Last week the Shadow Secretary of State, Tristram Hunt, visited Milton Keynes College three days after publishing the final tract of the Husband’s Review of Vocational Learning. Mr Hunt is a telegenic historian of some acumen. What he has little experience of is the world of Further Education. His academic route through life has meant that FE is not something he has grown up understanding or knowing and visiting an FE College (not the first time he has done so) exposed him to the lived reality of the ‘other 50%’ that his party professes it wishes to value more. My impression is that he learns quickly and listens well. He genuinely understands the importance for the economy, society and young people in particular of getting this part of the education system right.
His visit to the college exposed him to journalism students, Hair and Beauty students, Catering and Hospitality students and the College’s elite basketball team, MK Trojan. He was impressed. And so he should be. Talent comes in all shapes and sizes and disciplines. The Whitehall mandarinate and Russell group of universities are but one manifestation of excellence. An FE college displays a bewildering array of all sorts of other types of excellence. So will Mr Hunt’s plans for 14-19 reform help the development of more and better pathways for such talent and excellence to shine?
The answer I think is maybe or even probably. Personally I would favour a return to Tomlinson’s vision of curriculum reform at a root and branch level but I understand the political necessities of not promising seismic change the year before a general election. And it is clear that Labour gets the challenge. Resources matter, clarity of vision and direction matter, excellence is the goal and FE has as much excellence in its DNA as any other more lauded parts of the education system.
At heart the reforms announced in ‘Qualifications matter: improving the curriculum and assessment for all’ focus on clarifying routes to success through ensuring an exit qualification for all 18-year-olds. This qualification will be either a general (academic) or technical baccalaureate. Such a reform brings the UK in line with other developed countries in formally recognising a certificated ‘graduation’ at 18. The proposals do not seek to change existing qualifications such as A levels but more wrap around them Maths, English, (to be studied to 18), employability skills and an extended project. There would be an intermediate version at level 2 for those students not ready for level 3.

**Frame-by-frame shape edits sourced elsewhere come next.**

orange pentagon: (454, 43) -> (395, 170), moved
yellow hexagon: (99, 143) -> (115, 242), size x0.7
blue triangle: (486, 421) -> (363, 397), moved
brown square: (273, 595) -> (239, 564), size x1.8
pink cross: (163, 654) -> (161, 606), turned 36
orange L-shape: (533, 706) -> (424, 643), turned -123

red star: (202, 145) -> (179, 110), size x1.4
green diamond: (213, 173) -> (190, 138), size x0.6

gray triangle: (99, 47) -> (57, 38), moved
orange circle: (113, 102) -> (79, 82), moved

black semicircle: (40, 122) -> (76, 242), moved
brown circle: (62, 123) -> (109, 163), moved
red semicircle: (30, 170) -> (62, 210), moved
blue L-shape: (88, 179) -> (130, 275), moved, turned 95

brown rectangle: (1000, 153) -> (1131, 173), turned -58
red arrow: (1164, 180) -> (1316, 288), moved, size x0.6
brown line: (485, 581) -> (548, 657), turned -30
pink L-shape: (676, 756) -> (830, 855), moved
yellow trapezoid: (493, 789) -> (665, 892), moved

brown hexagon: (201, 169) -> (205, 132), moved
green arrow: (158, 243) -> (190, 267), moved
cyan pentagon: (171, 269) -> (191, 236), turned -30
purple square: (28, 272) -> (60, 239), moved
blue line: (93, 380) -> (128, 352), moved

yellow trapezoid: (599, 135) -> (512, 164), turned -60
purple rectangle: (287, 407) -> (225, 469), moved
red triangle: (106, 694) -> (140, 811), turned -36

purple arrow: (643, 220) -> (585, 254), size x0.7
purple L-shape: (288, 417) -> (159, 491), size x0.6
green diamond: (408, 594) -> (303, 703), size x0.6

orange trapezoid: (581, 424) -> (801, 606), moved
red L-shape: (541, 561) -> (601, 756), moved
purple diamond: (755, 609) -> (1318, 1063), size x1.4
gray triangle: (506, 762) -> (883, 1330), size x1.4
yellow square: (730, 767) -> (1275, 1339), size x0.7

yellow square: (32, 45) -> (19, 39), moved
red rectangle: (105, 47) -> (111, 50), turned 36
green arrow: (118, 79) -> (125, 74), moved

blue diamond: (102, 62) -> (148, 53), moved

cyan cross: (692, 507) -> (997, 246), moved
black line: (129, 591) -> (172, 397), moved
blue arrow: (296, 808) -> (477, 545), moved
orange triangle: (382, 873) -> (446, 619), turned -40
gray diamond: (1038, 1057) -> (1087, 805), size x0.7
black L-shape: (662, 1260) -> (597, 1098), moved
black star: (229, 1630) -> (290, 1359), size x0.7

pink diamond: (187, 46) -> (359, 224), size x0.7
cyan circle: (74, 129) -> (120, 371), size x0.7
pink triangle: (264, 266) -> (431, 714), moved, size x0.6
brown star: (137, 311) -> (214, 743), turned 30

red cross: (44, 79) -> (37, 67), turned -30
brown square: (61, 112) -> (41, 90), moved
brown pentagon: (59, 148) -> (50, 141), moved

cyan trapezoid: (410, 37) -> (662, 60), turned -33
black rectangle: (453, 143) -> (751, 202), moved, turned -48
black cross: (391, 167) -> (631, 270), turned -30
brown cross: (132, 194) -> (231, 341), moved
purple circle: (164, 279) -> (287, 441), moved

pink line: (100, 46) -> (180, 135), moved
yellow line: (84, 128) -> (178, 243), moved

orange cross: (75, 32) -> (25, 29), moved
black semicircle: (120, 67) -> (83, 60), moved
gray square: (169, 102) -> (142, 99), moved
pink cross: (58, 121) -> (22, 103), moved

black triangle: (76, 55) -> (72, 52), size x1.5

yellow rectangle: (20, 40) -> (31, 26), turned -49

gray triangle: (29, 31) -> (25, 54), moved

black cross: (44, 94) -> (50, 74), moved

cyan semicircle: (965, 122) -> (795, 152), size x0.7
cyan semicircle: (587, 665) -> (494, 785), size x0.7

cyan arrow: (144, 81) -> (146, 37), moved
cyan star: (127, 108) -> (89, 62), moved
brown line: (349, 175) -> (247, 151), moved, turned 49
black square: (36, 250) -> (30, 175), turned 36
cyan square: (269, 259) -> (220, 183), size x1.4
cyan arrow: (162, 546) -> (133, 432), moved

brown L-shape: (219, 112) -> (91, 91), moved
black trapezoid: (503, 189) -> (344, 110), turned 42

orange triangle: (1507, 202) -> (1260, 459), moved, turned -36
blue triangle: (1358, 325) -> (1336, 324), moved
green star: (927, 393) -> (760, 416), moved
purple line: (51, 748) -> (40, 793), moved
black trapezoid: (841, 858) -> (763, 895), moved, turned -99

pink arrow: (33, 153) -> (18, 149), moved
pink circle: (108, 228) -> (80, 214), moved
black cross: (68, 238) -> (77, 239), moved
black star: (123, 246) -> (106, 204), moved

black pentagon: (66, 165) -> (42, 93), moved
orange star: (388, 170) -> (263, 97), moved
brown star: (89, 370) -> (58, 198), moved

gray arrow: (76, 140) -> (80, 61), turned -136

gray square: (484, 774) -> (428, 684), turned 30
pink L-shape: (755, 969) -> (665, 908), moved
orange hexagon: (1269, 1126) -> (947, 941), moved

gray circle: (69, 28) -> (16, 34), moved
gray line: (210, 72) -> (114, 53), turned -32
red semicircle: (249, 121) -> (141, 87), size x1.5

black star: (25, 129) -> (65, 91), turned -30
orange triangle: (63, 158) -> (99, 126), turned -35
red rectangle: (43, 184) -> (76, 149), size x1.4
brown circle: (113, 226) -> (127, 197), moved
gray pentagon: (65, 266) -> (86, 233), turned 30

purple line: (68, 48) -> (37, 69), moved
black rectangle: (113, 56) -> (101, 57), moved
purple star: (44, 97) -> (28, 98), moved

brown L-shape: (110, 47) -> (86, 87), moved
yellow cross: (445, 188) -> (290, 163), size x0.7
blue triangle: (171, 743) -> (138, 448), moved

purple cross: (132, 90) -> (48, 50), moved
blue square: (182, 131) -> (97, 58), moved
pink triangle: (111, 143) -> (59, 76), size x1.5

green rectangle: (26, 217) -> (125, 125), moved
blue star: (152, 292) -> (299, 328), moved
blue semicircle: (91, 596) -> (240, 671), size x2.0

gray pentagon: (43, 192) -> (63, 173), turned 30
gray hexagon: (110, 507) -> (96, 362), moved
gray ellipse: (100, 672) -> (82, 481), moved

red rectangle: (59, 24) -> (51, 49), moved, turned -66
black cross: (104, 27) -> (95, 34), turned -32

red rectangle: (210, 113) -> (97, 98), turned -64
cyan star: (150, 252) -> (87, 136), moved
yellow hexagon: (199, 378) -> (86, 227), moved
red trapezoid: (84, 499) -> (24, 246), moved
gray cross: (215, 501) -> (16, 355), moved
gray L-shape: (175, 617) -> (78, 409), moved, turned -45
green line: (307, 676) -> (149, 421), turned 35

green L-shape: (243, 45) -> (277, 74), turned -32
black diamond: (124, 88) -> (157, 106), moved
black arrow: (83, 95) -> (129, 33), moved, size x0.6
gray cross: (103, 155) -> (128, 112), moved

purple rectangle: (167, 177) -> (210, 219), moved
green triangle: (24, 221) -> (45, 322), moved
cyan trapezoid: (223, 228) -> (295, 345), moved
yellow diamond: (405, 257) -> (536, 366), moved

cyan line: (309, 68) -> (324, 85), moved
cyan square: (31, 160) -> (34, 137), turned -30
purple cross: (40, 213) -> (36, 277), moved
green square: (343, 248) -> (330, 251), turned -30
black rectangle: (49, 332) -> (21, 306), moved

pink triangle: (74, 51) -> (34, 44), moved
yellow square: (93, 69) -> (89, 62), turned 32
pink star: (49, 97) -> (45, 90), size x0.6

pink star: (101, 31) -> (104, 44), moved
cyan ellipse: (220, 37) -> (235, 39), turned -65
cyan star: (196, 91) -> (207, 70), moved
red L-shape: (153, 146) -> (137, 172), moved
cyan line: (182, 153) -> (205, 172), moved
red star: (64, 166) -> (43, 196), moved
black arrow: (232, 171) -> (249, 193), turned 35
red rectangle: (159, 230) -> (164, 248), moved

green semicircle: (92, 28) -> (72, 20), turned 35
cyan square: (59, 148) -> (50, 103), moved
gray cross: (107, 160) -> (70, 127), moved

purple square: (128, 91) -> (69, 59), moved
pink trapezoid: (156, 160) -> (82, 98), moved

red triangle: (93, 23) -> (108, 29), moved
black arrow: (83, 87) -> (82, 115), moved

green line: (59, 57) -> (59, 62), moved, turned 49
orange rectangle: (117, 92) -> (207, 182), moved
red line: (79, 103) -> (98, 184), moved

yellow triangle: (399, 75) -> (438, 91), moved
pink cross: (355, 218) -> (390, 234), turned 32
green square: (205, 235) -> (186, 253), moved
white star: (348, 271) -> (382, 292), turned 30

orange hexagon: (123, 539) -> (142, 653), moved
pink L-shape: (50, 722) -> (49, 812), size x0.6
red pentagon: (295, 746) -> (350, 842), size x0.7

In addition the report recommendations bringing LEPs into education through detailing that they must ensure better IAG; places a new duty of care on schools to improve their delivery of IAG, and various ideas designed to strengthen collaboration among education providers, LEPs and others at a local level.
Finally, and perhaps of most significance, is a recommendation for a Cabinet level post to represent skills and qualifications reform. This is important. It would, or should, mean that a heavyweight could be sitting around the Cabinet table come May 2015 arguing for a better resource allocation to be given to delivering this more modern system of education. I have argued for a Ministry for Growth that would combine DfE and BIS but this idea could achieve the same goals for FE.
If these reforms were enacted along with other ideas to better recognise the professionalism of the sector, we could end up creating a system of education that offers genuine parity of esteem between academic and vocational routes. This would be clever politics and smart government. Most importantly it would benefit young people. We ask young people to make decisions on their futures far too soon in their educational lives. The baccalaureate approach enables options to be kept open for longer. In addition making sure that young people have employability skills and better English and Maths will boost UK plc productivity at a time when it is languishing and going backwards. The reasons for this are for another blog but the key point remains. We need more investment in all aspects of education for all young people not just some.
Whatever the outcome of the next General Election the moves towards recognising the importance of a genuinely plural education system are beginning to gather traction. Let’s hope Mr Hunt’s colleagues in Parliament have his ability to listen and learn.